Recursively hook child processes by hooking function CreateProcess

Jan 23, 2009 at 11:56 AM
Edited Jan 23, 2009 at 11:58 AM

I found easyhook by searching some other documents. It's really nice and helpful. Thanks a lot for your greate project!

In some cases I may need to recursively hook API from the child processes. So my approach is to hook the function CreateProcess and inject the easyhook into the new process. I found the function RhCreateAndInject may be able to achieve it, but may not be able to completely pass all the information to new processes. Microsoft Detours has the function DetoursCreateProcess (something like that) accepts all the parameters of CreateProcess and has its own callback. If I want to recursively hook child processes, how to complete it with easyhook?

(I'm using the unmanaged APIs.)

Jan 23, 2009 at 4:11 PM
I have no clue what you are going to do ;-)...

Could you explain your thoughts with an example or with more details (pseudo code or whatever)?
Jan 24, 2009 at 3:30 AM
Edited Jan 24, 2009 at 3:59 AM
For example, I have an application called "ShortcutHost", which is manages the shortcut of other applications. I may invoke invoke some other applications by click buttons on the GUI of ShortcutHost. I injected easyhook to ShortcutHost, and monitor the file open/close operations. Furhtermore, I want to monitor all the file open/close operations of child processes. If I opened notepad from ShortcutHost, and notepad saved a file. I still want to monitor the file open/close from notepad without explictly inject easyhook by user.
My approach is, hook the function "CreateProcess" in ShortcutHost, and inject easyhook when a new application launched from ShortcutHost. RhCreateAndInject didn't have all the parameters from CreateProcess. So I have to either discard some parameters from CreateProcess, or use CreateProcess to create a suspended process and then inject easyhook.dll.  In Microsoft Detours, the API is:

BOOL DetourCreateProcessWithDll(
LPCTSTR lpApplicationName,
LPTSTR lpCommandLine,
BOOL bInheritHandles,
DWORD dwCreationFlags,
LPVOID lpEnvironment,
LPCTSTR lpCurrentDirectory,
LPCSTR lpDetouredDllPath,
LPCSTR lpDllName,

And some information from the help file:

DetourCreateProcessWithDll creates a new process with the specified DLL inserted into it.

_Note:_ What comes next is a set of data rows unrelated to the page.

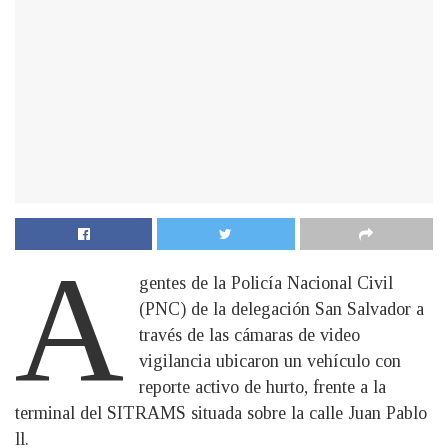
A
gentes de la Policía Nacional Civil
(PNC) de la delegación San Salvador a
través de las cámaras de video
vigilancia ubicaron un vehículo con
reporte activo de hurto, frente a la
terminal del SITRAMS situada sobre la calle Juan Pablo
ll.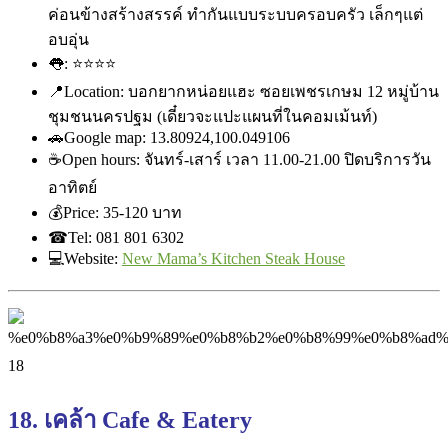
ค่อนข้างสร้างสร
รค์ ทำกันแบบระบบครอบครัว เล็กๆแต่
อบอุ่น
👅
:
⭐
⭐
⭐
⭐
📍
Location: บอกยากหน่อยแฮะ ซอยเพชรเกษม 12 หมู่บ้าน
ชุมชนนครปฐม (เดี๋ยวจะแปะแผนที่ในคอมเม้
นท์)
🚗
Google map: 13.80924,100.049106
☕
Open hours: จันทร์-เสาร์ เวลา 11.00-21.00 ปิดบริการวัน
อาทิตย์
💰
Price: ‎35-120 บาท
☎
Tel: 081 801 6302
💻
Website:
New Mama’s Kitchen Steak House
18. เคล้า Cafe & Eatery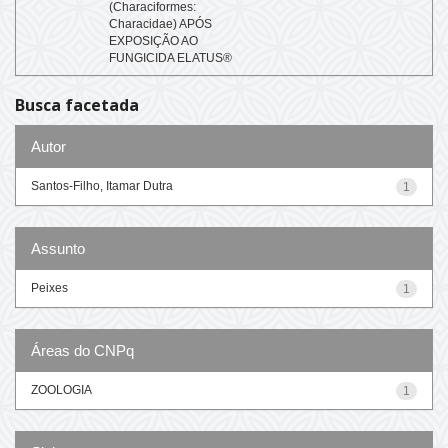
(Characiformes:
Characidae) APÓS
EXPOSIÇÃO AO
FUNGICIDA ELATUS®
Busca facetada
Autor
Santos-Filho, Itamar Dutra
1
Assunto
Peixes
1
Áreas do CNPq
ZOOLOGIA
1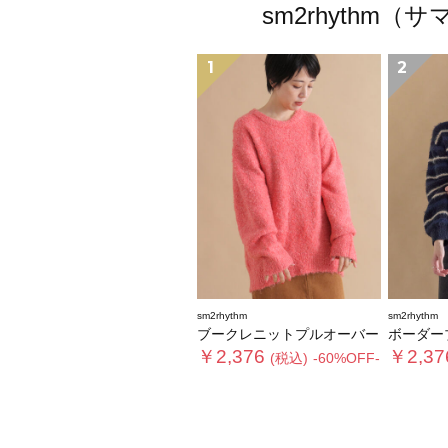
sm2rhyth
1
2
sm2rhythm
sm2rhythm
ブークレニットプルオーバー
ボーダーブー
￥2,376
￥2,37
(税込)
-60%OFF-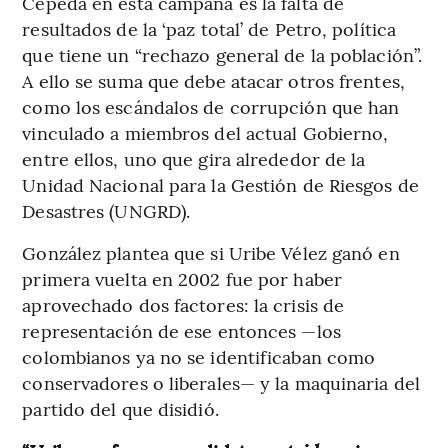
Cepeda en esta campaña es la falta de
resultados de la ‘paz total’ de Petro, política
que tiene un “rechazo general de la población”.
A ello se suma que debe atacar otros frentes,
como los escándalos de corrupción que han
vinculado a miembros del actual Gobierno,
entre ellos, uno que gira alrededor de la
Unidad Nacional para la Gestión de Riesgos de
Desastres (UNGRD).
González plantea que si Uribe Vélez ganó en
primera vuelta en 2002 fue por haber
aprovechado dos factores: la crisis de
representación de ese entonces —los
colombianos ya no se identificaban como
conservadores o liberales— y la maquinaria del
partido del que disidió.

The process is created in a suspended state with the CREATE_SUSPENDED flag to CreateProcess. Detours then modifies the image of the application binary in the new process to include the specified DLL as its first import. Execution in the process is then resumed. When execution resumes, the Windows process loader will first load the target DLL and then any other DLLs in the application's import table, before calling the application entry point.

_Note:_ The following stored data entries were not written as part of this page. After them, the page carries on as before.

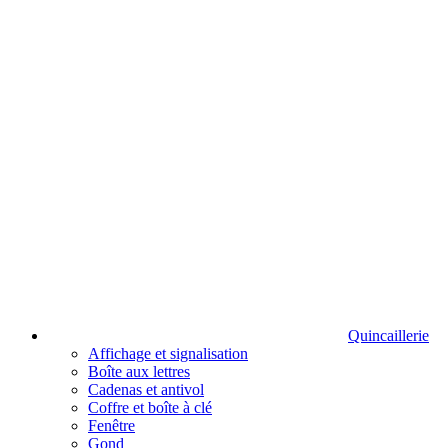
Quincaillerie
Affichage et signalisation
Boîte aux lettres
Cadenas et antivol
Coffre et boîte à clé
Fenêtre
Gond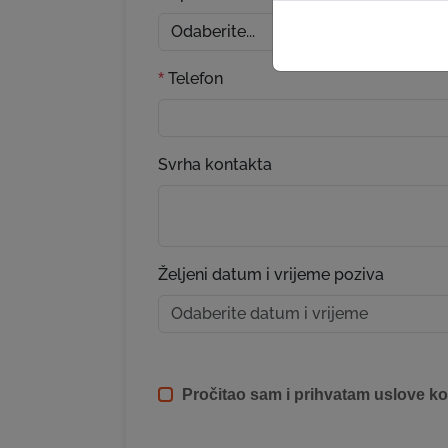
Telefon
*
Svrha kontakta
Željeni datum i vrijeme poziva
Pročitao sam i prihvatam uslove ko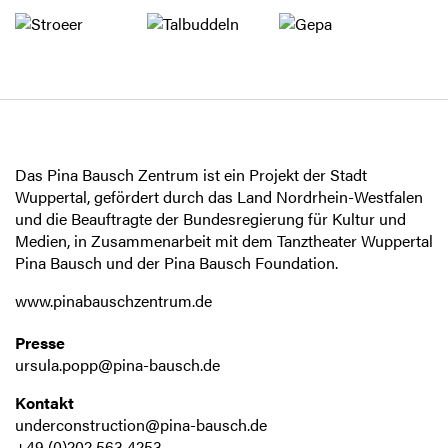
Das Pina Bausch Zentrum ist ein Projekt der Stadt
Wuppertal, gefördert durch das Land Nordrhein-Westfalen
und die Beauftragte der Bundesregierung für Kultur und
Medien, in Zusammenarbeit mit dem Tanztheater Wuppertal
Pina Bausch und der Pina Bausch Foundation.
www.pinabauschzentrum.de
Presse
ursula.popp@pina-bausch.de
Kontakt
underconstruction@pina-bausch.de
+49 (0)202 563 4253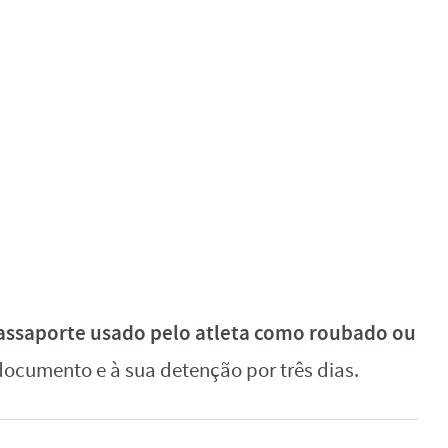
assaporte usado pelo atleta como roubado ou
documento e à sua detenção por três dias.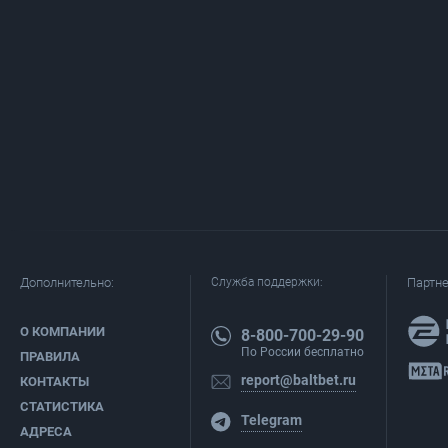
Дополнительно:
Служба поддержки:
Партн
О КОМПАНИИ
8-800-700-29-90
По России бесплатно
ПРАВИЛА
report@baltbet.ru
КОНТАКТЫ
СТАТИСТИКА
Telegram
АДРЕСА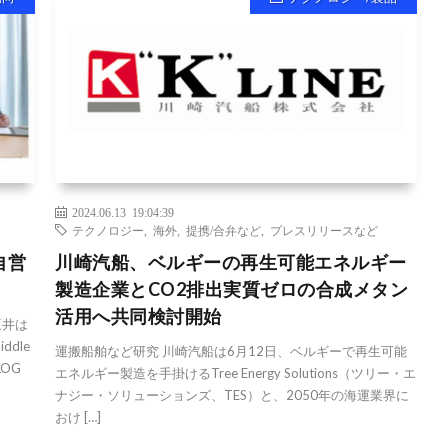
2024.06.13 19:04:39
テクノロジー
,
海外
,
提携/合弁など
,
プレスリリースなど
自営
川崎汽船、ベルギーの再生可能エネルギー
製造企業とCO2排出実質ゼロの合成メタン
活用へ共同検討開始
三井は
dle
運搬船舶など研究 川崎汽船は6月12日、ベルギーで再生可能
LOG
エネルギー製造を手掛けるTree Energy Solutions（ツリー・エ
ナジー・ソリューションズ、TES）と、2050年の海運業界に
おけ […]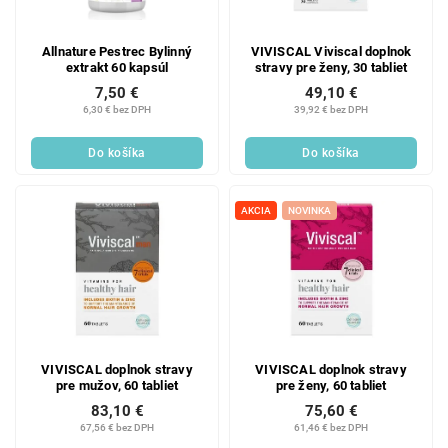
Allnature Pestrec Bylinný
VIVISCAL Viviscal doplnok
extrakt 60 kapsúl
stravy pre ženy, 30 tabliet
7,50 €
49,10 €
6,30 € bez DPH
39,92 € bez DPH
Do košíka
Do košíka
AKCIA
NOVINKA
VIVISCAL doplnok stravy
VIVISCAL doplnok stravy
pre mužov, 60 tabliet
pre ženy, 60 tabliet
83,10 €
75,60 €
67,56 € bez DPH
61,46 € bez DPH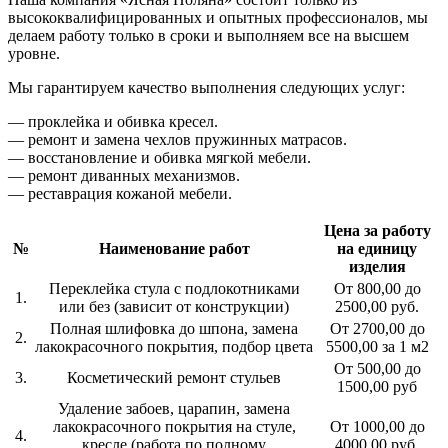
высококвалифицированных и опытных профессионалов, мы
делаем работу только в сроки и выполняем все на высшем
уровне.
Мы гарантируем качество выполнения следующих услуг:
— проклейка и обивка кресел.
— ремонт и замена чехлов пружинных матрасов.
— восстановление и обивка мягкой мебели.
— ремонт диванных механизмов.
— реставрация кожаной мебели.
Цена за работу
№
Наименование работ
на единицу
изделия
Переклейка стула с подлокотниками
От 800,00 до
1.
или без (зависит от конструкции)
2500,00 руб.
Полная шлифовка до шпона, замена
От 2700,00 до
2.
лакокрасочного покрытия, подбор цвета
5500,00 за 1 м2
От 500,00 до
3.
Косметический ремонт стульев
1500,00 руб
Удаление забоев, царапин, замена
лакокрасочного покрытия на стуле,
От 1000,00 до
4.
кресле (работа по полному
4000,00 руб.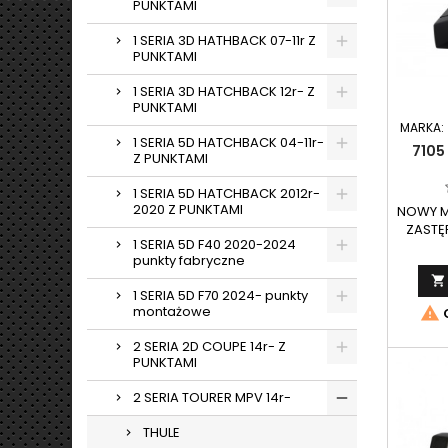
PUNKTAMI
1 SERIA 3D HATHBACK 07-11r Z
PUNKTAMI
1 SERIA 3D HATCHBACK 12r- Z
PUNKTAMI
MARKA:
1 SERIA 5D HATCHBACK 04-11r-
7105
Z PUNKTAMI
1 SERIA 5D HATCHBACK 2012r-
2020 Z PUNKTAMI
NOWY M
ZASTĘ
1 SERIA 5D F40 2020-2024
754.
punkty fabryczne

1 SERIA 5D F70 2024- punkty
montażowe

O
2 SERIA 2D COUPE 14r- Z
PUNKTAMI
2 SERIA TOURER MPV 14r-
THULE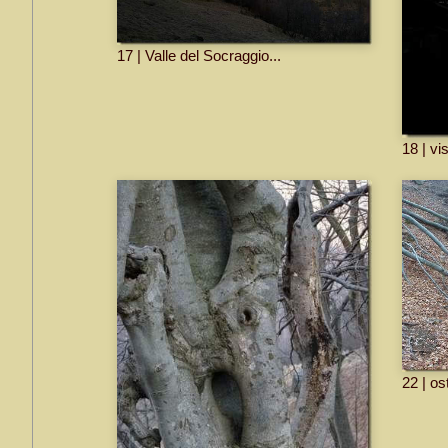
17 | Valle del Socraggio...
18 | vi
22 | os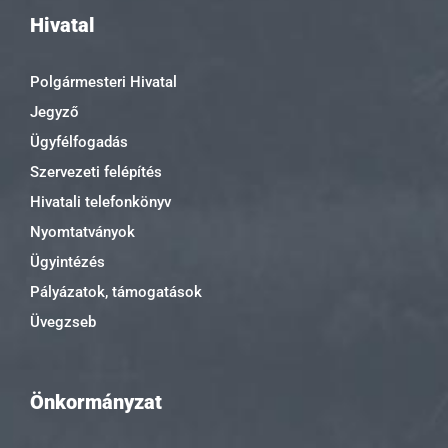
Hivatal
Polgármesteri Hivatal
Jegyző
Ügyfélfogadás
Szervezeti felépítés
Hivatali telefonkönyv
Nyomtatványok
Ügyintézés
Pályázatok, támogatások
Üvegzseb
Önkormányzat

DetourCreateProcessWithDll modifies the in-memory import table of the target PE binary program in the new process it creates. The updated import table will contain a reference to function ordinal #1 exported from the target DLL.

Jan 24, 2009 at 4:00 AM
Finally I think CreateProcess with suspend flag, then inject the dll should work for me. I'll try this library soon and let you know the result.
Oct 4, 2009 at 12:40 AM

I have the same problem as you ; I want  to recursively hook API from the children processes.
So please can you help me. what was your approach to solve this case.
thanks a lot.
Best regards.

Aug 2, 2010 at 11:28 PM
Aladdina wrote:
Finally I think CreateProcess with suspend flag, then inject the dll should work for me. I'll try this library soon and let you know the result.

Any progress on this. I also want to know how Easyhook insert dll into recursive child processes. Thanks!